Merging discrete Morse vector fields: a case of stubborn geometric parallelization

TL;DR

This paper explores methods for merging discrete Morse vector fields computed on image patches, addressing challenges in parallel computation and ensuring correct assembly of global fields in discrete Morse theory.

Contribution

It introduces general and specialized merging procedures for discrete Morse vector fields, facilitating parallelization in persistent homology computations.

Findings

Developed general merging algorithms for discrete Morse fields.

Designed efficient merging methods for specific patch coverings.

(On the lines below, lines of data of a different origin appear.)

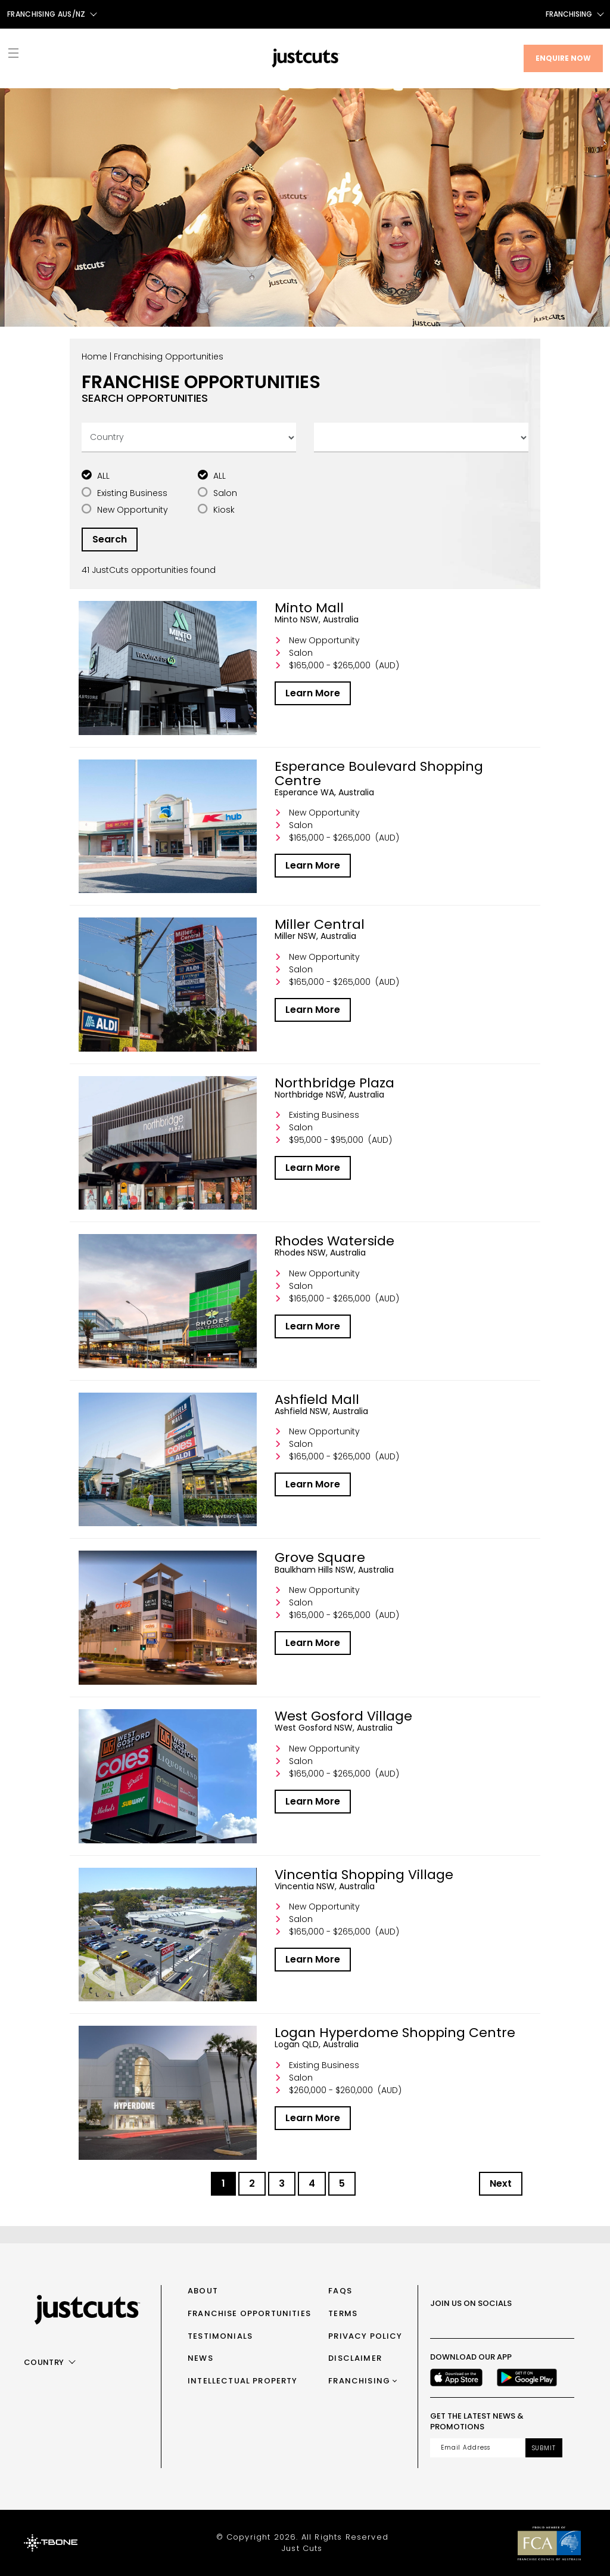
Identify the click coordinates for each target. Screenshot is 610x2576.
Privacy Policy (365, 2336)
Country (44, 2362)
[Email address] (477, 2447)
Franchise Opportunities (249, 2313)
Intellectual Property (243, 2380)
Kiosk (224, 510)
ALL (103, 476)
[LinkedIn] (541, 2321)
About (203, 2290)
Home (94, 356)
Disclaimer (355, 2358)
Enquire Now (563, 58)
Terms (342, 2313)
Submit (544, 2448)
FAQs (340, 2290)
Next (501, 2183)
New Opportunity (132, 510)
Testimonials (220, 2336)
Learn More (312, 693)
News (200, 2358)
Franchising (569, 14)
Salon (225, 493)
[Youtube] (515, 2321)
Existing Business (132, 493)
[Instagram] (462, 2321)
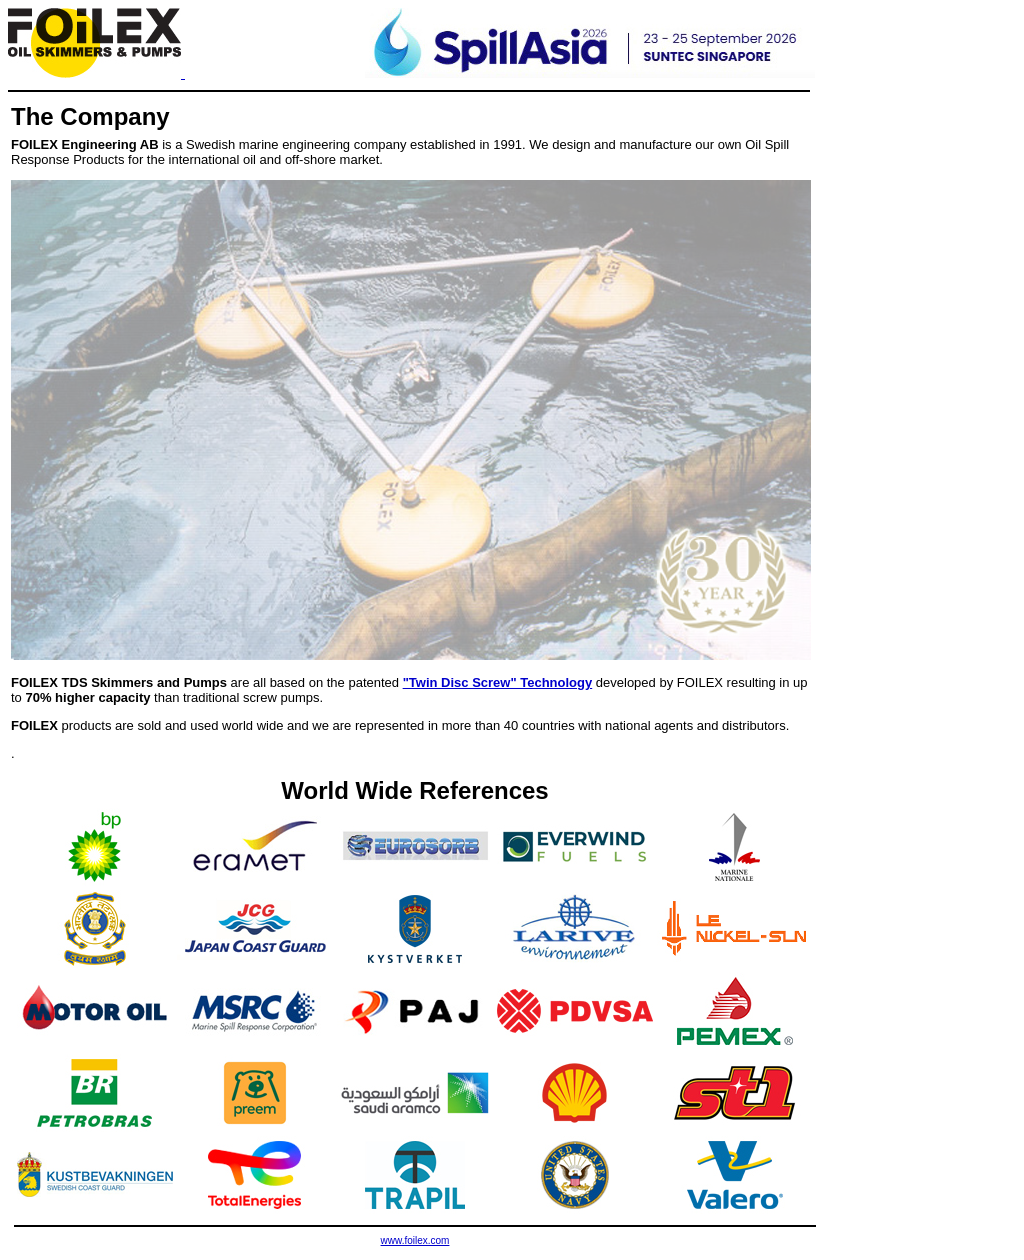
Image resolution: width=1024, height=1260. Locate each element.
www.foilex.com (415, 1240)
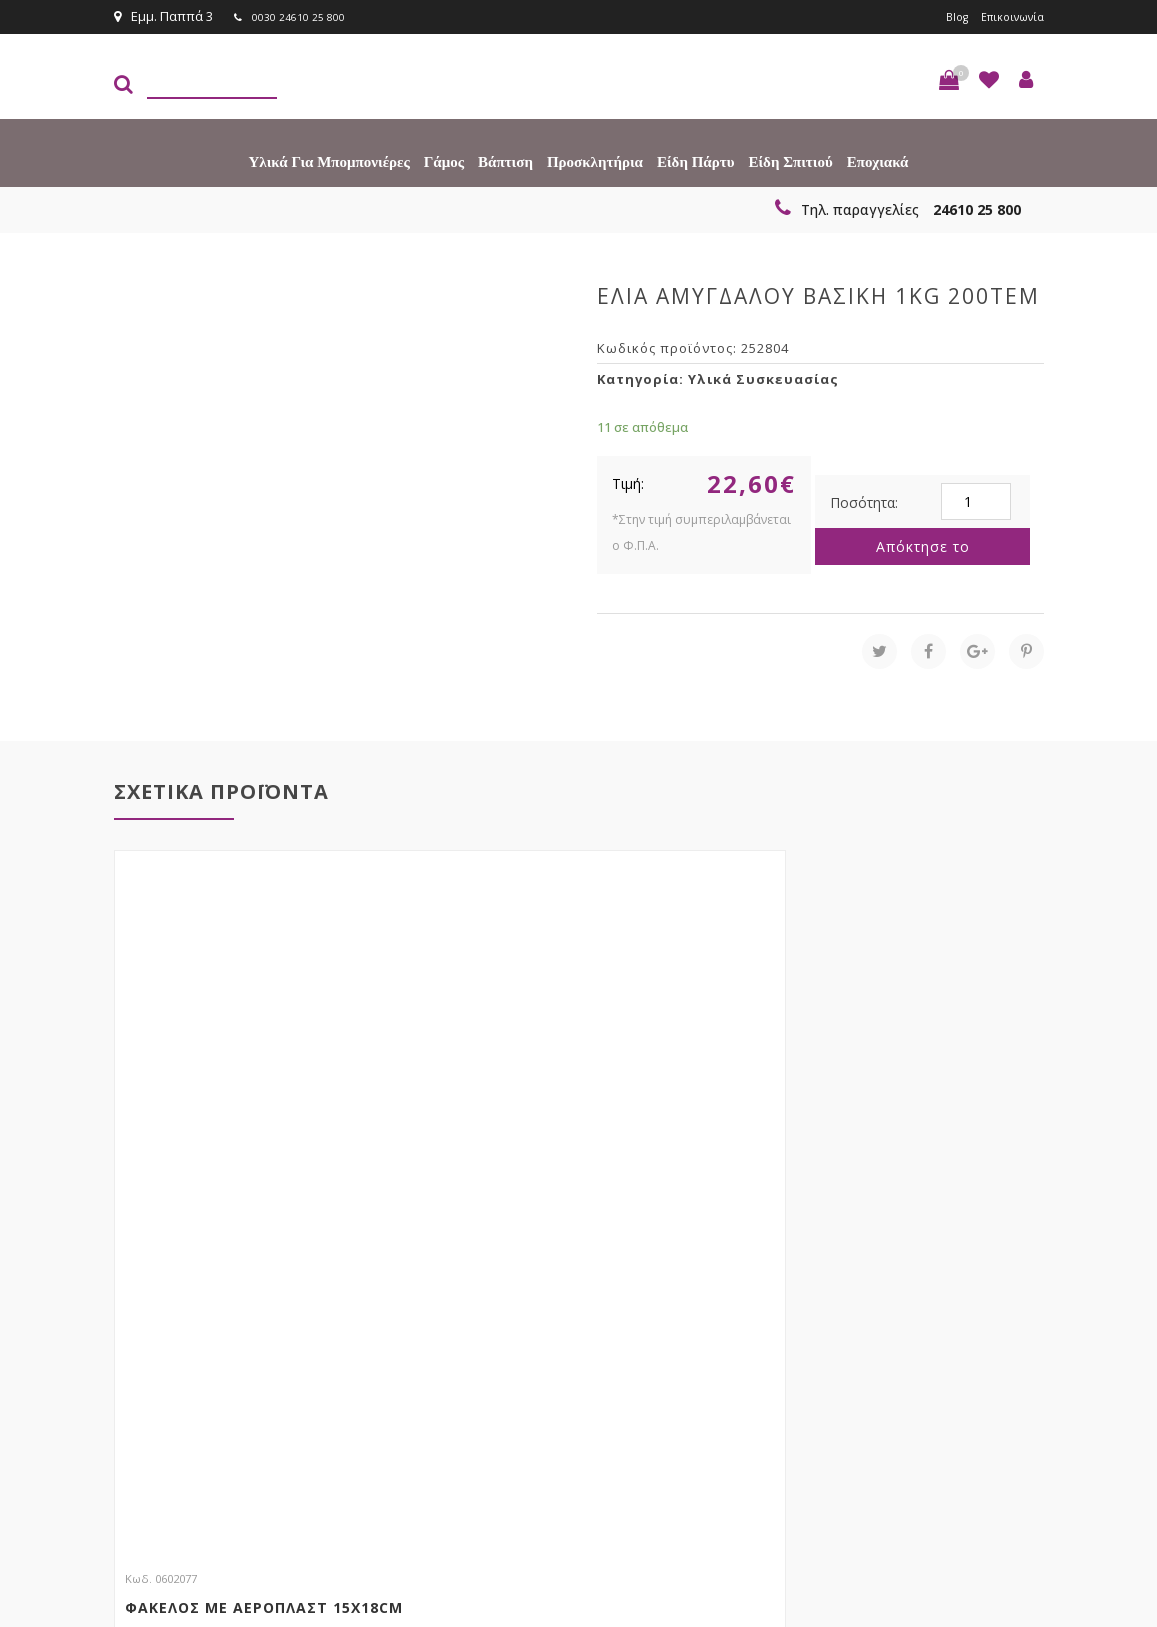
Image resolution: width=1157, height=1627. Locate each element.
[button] (949, 78)
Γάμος (444, 160)
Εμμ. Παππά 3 (163, 16)
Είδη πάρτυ (695, 160)
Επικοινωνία (1006, 16)
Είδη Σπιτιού (790, 160)
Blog (942, 16)
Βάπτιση (505, 160)
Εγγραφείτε (990, 1323)
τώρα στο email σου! (370, 1286)
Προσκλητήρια (595, 160)
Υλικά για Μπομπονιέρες (329, 160)
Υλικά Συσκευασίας (763, 377)
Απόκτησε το (923, 544)
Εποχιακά (878, 160)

Ensured correct assembly of global fields from local computations.

Abstract

We address the basic question in discrete Morse theory of combining discrete gradient fields that are partially defined on subsets of the given complex. This is a well-posed question when the discrete gradient field $V$ is generated using a fixed algorithm which has a local nature. One example is ProcessLowerStars, a widely used algorithm for computing persistent homology associated to a grey-scale image in 2D or 3D. While the algorithm for $V$ may be inherently local, being computed within stars of vertices and so embarrassingly parallelizable, in practical use it is natural to want to distribute the computation over patches $P_{i}$, apply the chosen algorithm to compute the fields $V_{i}$ associated to each patch, and then assemble the ambient field $V$ from these. Simply merging the fields from the patches, even when that makes sense, gives a wrong answer. We develop both very general merging procedures and leaner versions designed for specific, easy to arrange covering patterns.